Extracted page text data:
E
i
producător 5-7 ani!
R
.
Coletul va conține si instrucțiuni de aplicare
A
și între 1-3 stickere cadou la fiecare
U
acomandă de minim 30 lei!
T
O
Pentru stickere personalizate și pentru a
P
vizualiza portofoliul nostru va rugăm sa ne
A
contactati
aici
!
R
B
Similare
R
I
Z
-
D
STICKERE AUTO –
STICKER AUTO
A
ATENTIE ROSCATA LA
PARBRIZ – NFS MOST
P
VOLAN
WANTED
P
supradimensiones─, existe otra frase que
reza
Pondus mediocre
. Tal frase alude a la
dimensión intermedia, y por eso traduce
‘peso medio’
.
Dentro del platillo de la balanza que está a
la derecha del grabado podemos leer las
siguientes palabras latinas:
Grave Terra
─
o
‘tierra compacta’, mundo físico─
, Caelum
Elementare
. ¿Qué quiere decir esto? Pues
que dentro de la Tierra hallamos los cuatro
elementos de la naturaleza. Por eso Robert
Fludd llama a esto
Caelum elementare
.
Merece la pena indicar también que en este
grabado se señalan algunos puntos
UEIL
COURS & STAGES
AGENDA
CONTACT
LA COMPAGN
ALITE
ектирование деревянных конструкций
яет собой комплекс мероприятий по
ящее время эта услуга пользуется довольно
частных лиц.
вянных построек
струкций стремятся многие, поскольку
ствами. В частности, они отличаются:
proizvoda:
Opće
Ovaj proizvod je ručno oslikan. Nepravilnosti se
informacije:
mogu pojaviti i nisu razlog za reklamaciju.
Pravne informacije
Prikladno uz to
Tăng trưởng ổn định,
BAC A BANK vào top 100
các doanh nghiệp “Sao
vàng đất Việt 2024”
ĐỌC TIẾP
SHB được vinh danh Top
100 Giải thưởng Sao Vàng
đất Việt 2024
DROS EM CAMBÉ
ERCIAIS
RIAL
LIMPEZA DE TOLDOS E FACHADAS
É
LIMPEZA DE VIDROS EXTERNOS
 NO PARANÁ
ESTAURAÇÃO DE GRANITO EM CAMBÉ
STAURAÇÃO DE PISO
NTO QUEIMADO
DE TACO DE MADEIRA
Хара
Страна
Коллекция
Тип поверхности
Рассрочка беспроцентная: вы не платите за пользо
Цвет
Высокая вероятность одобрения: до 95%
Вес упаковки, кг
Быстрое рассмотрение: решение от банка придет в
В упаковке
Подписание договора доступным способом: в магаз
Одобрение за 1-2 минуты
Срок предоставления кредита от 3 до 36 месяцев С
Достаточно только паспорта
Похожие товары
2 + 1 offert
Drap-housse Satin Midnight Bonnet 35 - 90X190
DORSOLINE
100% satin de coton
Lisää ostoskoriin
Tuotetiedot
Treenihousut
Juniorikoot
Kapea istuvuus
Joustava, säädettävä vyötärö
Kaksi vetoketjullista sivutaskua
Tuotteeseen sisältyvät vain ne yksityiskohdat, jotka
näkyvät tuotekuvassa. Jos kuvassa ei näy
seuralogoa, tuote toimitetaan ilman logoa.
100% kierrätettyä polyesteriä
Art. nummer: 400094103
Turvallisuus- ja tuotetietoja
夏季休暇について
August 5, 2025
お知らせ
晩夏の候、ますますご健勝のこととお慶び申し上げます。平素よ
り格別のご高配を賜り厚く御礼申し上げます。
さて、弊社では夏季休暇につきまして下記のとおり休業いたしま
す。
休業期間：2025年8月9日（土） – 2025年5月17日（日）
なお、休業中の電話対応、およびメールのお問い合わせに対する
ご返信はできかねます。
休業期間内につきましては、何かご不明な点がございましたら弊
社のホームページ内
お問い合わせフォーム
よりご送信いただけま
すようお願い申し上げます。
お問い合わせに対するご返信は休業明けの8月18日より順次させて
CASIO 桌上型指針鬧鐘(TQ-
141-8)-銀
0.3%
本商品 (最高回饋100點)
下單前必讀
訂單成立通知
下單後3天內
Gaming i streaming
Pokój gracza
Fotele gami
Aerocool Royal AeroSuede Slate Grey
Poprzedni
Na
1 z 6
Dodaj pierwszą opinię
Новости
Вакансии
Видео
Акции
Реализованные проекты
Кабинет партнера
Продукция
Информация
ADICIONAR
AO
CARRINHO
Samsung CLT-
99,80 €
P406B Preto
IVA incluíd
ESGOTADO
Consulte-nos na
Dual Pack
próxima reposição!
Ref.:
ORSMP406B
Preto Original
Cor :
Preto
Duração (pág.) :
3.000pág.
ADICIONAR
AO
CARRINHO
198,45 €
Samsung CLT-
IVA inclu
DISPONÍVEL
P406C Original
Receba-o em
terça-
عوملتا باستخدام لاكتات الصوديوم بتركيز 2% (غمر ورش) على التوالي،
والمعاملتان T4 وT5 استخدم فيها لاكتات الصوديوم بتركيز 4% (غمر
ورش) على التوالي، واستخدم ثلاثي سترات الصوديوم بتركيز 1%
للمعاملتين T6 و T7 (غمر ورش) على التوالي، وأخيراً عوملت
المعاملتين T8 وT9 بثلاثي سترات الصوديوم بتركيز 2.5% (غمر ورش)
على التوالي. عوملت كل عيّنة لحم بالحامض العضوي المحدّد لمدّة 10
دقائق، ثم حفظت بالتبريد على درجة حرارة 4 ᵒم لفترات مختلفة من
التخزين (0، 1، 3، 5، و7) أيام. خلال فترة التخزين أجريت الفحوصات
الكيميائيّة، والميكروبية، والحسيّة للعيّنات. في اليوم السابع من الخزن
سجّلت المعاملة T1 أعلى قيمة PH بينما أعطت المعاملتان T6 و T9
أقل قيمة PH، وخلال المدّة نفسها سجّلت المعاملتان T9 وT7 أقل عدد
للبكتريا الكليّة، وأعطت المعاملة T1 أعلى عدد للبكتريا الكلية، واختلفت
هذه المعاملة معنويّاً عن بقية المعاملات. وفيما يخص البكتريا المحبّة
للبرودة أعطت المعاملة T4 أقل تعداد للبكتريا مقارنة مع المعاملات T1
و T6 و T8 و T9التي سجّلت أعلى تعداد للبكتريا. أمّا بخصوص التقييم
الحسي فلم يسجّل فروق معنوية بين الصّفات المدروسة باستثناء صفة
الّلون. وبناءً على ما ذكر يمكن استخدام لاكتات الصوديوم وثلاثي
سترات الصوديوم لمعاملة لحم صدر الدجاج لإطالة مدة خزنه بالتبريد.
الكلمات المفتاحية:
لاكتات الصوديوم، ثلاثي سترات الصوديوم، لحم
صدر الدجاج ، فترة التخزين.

:: About this task ::
Please copy the lines above from the line with "ATENTIE ROSCATA LA" up to and including the line with "Kaksi vetoketjullista sivutaskua", exactly as written and with nothing else.

:: Response area ::
ATENTIE ROSCATA LA
PARBRIZ – NFS MOST
P
VOLAN
WANTED
P
supradimensiones─, existe otra frase que
reza
Pondus mediocre
. Tal frase alude a la
dimensión intermedia, y por eso traduce
‘peso medio’
.
Dentro del platillo de la balanza que está a
la derecha del grabado podemos leer las
siguientes palabras latinas:
Grave Terra
─
o
‘tierra compacta’, mundo físico─
, Caelum
Elementare
. ¿Qué quiere decir esto? Pues
que dentro de la Tierra hallamos los cuatro
elementos de la naturaleza. Por eso Robert
Fludd llama a esto
Caelum elementare
.
Merece la pena indicar también que en este
grabado se señalan algunos puntos
UEIL
COURS & STAGES
AGENDA
CONTACT
LA COMPAGN
ALITE
ектирование деревянных конструкций
яет собой комплекс мероприятий по
ящее время эта услуга пользуется довольно
частных лиц.
вянных построек
струкций стремятся многие, поскольку
ствами. В частности, они отличаются:
proizvoda:
Opće
Ovaj proizvod je ručno oslikan. Nepravilnosti se
informacije:
mogu pojaviti i nisu razlog za reklamaciju.
Pravne informacije
Prikladno uz to
Tăng trưởng ổn định,
BAC A BANK vào top 100
các doanh nghiệp “Sao
vàng đất Việt 2024”
ĐỌC TIẾP
SHB được vinh danh Top
100 Giải thưởng Sao Vàng
đất Việt 2024
DROS EM CAMBÉ
ERCIAIS
RIAL
LIMPEZA DE TOLDOS E FACHADAS
É
LIMPEZA DE VIDROS EXTERNOS
 NO PARANÁ
ESTAURAÇÃO DE GRANITO EM CAMBÉ
STAURAÇÃO DE PISO
NTO QUEIMADO
DE TACO DE MADEIRA
Хара
Страна
Коллекция
Тип поверхности
Рассрочка беспроцентная: вы не платите за пользо
Цвет
Высокая вероятность одобрения: до 95%
Вес упаковки, кг
Быстрое рассмотрение: решение от банка придет в
В упаковке
Подписание договора доступным способом: в магаз
Одобрение за 1-2 минуты
Срок предоставления кредита от 3 до 36 месяцев С
Достаточно только паспорта
Похожие товары
2 + 1 offert
Drap-housse Satin Midnight Bonnet 35 - 90X190
DORSOLINE
100% satin de coton
Lisää ostoskoriin
Tuotetiedot
Treenihousut
Juniorikoot
Kapea istuvuus
Joustava, säädettävä vyötärö
Kaksi vetoketjullista sivutaskua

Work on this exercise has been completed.